OK, I was premature. This upgrade is not running as expected. I went to delete the root version (renamed to not_in_use_mailinabox) and found that there was a new mailinabox folder created there. I checked the file:
/usr/local/lib/mailinabox/start
and found that it was reset to root.

To ensure I wasn’t in a trance yesterday, I started from scratch again and renamed the root version, then I changed the start file to point it back to the /home/correctUser location. Then I ran the upgrade, from that /home/correctUser folder, using the line you gave above. It confirmed that the location would be /home/correctUser and upgraded.
It upgraded it to root folder, and it changed the start file back to root!

My mistake,
I didn’t notice that when running the script using sudo everything within the script will run in the root environment and not in the user environment, unlike running the command directly in the terminal, it doesn’t refer to $HOME as it appears when using the echo command.

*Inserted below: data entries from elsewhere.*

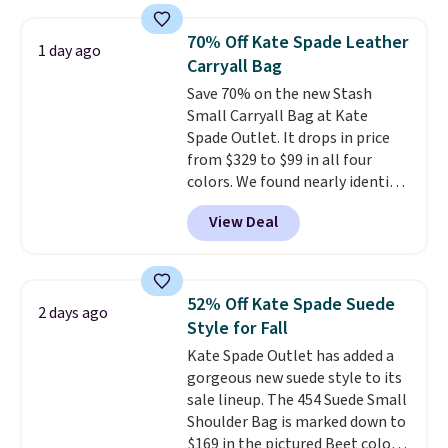
as $49, which are the best prices
we've tracked on these items all
70% Off Kate Spade Leather
1 day ago
year. A popular pick is this Greta
Carryall Bag
Small East West Crossbody. It's
Save 70% on the new Stash
normally $188 and typically
Small Carryall Bag at Kate
doesn't dip below $99, but right
Spade Outlet. It drops in price
now it's just $69, the lowest
from $329 to $99 in all four
price we've seen all year.
colors. We found nearly identical
Shipping is a flat $9.50.
ones selling for $140-$250 at
View Deal
other stores. It's crafted in
pebbled leather and comes with
a crossbody strap so you can go
hands-free. Shipping is free. This
52% Off Kate Spade Suede
2 days ago
is a final sale and cannot be
Style for Fall
exchanged or returned.
Kate Spade Outlet has added a
gorgeous new suede style to its
sale lineup. The 454 Suede Small
Shoulder Bag is marked down to
$169 in the pictured Beet color.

If you’ll run the following command:

sudo printenv HOME

You’ll see that it gives the root folder as $HOME, therefore the script should always install to the root folder.

You can see here from the mailing list at “www.sudo.ws” they discuss the problem that:

“in Ubuntu, sudo retains the calling user’s $HOME

I think it’s been patched since then.
The bottom line is that the setup.sh script will always install in “/root”.

And again, I apologize for this mistake.

Thank you, again. Much appreciated. If it is meant to go in root, then I am totally OK with that.